Truth & Love

by Jeff Faull

For as long as I can remember, I have wrestled with the perceived tension between truth and love.  

Have you? Church leaders we encounter often seem to project an either/or approach to truth and love in their lives and leadership. We tend to emphasize one or the other; truth or love, instead of truth and love. 

But a balanced reading of Scripture doesn't present this false dichotomy. Consider these two statements, one from the Old Testament and one from the new. 

Unfailing love and truth have met together. Righteousness and peace have kissed!  

Psalm 85:10 (NLT)

Love does not delight in evil, but rejoices with the truth.  

1 Cor. 13:6 

Love and truth are not mutually exclusive. The union of truth and love has too often been presented as a simple balance or a mixture. We might say, “He’s a little too high on the truth scale,” or conversely, “She puts too much emphasis on love.” However, you will never have too much love, and you will never have too much truth. Truth doesn’t need a little falsehood to soften it, nor does love need a little harshness to toughen it. 

Truth and love are not opposites. They are not mutually exclusive. You can apply or demonstrate either of them incorrectly. Certain demonstrations of love or truth might not be appropriate for the time and place, but there is never too much of either. Both are eternal. Both are the essence of God. Both are integral to the other’s definition. When we speak the truth in love, love wins, and truth wins. Love doesn't win without truth, and truth doesn't win without love.  

Jesus perfectly demonstrates how to manage this connection between truth and love, and if we are to live and lead like Jesus, we must emulate His posture and approach. 

My command is this: Love each other as I have loved you. Greater love has no one than this: to lay down one’s life for one’s friends. 

John 15:12-13 

See where this goes? It doesn’t create some nebulous, fuzzy, half-baked unrealistic sentimentalism, but both truth and love are inherent in the definitions of each other. 

And so we know and rely on the love God has for us. God is love. Whoever lives in love lives in God, and God in them. This is how love is made complete among us so that we will have confidence on the day of judgment: In this world we are like Jesus.  

1 John 4:16-17 

Walk in the way of love, just as Christ loved us and gave himself up for us as a fragrant offering and sacrifice to God. 

Ephesians 5:2 

These instructions lead us to love like Jesus loves, and love who and what Jesus loves.  

I find it interesting to consider the moments where Jesus’ love is described for specific individuals, where we have not merely broad categories, but specific individuals singled out as loved by Jesus. 

  • Mark 10:21; Jesus looked at the rich young ruler and loved him  

  • John 11; Jesus loved Mary and Martha and Lazarus  

  • John 15; His exceptional love for His 12 disciples  

In all of those examples, Jesus prioritized love AND truth. 

What does this mean for my leadership posture? 

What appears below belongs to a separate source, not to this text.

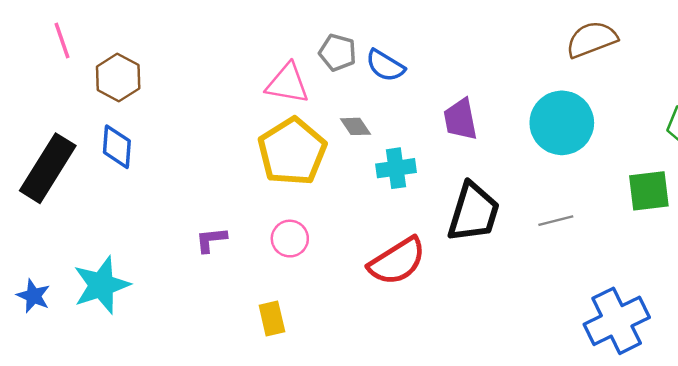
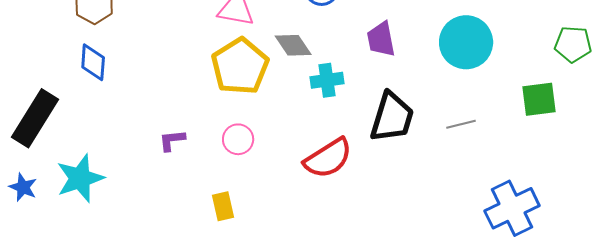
gray diamond: (355, 126) -> (293, 45), size x1.4
black rectangle: (48, 168) -> (35, 118), moved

People say, “Christians ought to be known more by what they are for, than what they are against.” Sounds reasonable. But sometimes it is a way to silence truth. Often when you are for something, it naturally necessitates that you are against something.  

  • If I am for a well-manicured lawn, I’m against weeds, bare spots and shaggy grass. 

  • If I am for safe roads, I’m against potholes, lack of signage, dangerous bridges, and blind spots. 

  • If I am for privacy, I’m against spyware, unauthorized data collection and sharing of my personal information. 

  • If I am for Godliness, I’m against ungodliness.  

  • If I am for morality, I’m against immorality.  

  • If I am for freedom, I’m against tyranny. 

Jesus told us what He is for, while also expressing what He is against. 

Alfred Tennyson was a famous English poet for Queen Victoria. He wrote Charge of the Light Brigade, Crossing the Bar, In Memoriam and other famous works. He was criticized at times for being overly sentimental. He wrote phrases like, “better to have loved and lost...” and “Love is the only gold.” 

Somewhere I read that when early printers, using handset type, received an order to print a collection of Lord Tennyson's poems, they immediately ordered hundreds of extra letters L and V for their presses. They knew Tennyson. He used “love” so often in his poetry that the average set of type could not possibly supply all the necessary letters. 

It is in unconditional love and uncompromising truth that God deals with us. Any attempt at living and leading like Jesus will be characterized, undergirded, and suffused by His truth and love. 

The hills of truth we are willing to die on, must also be hills we are willing to live and love on. Let’s lead like Jesus.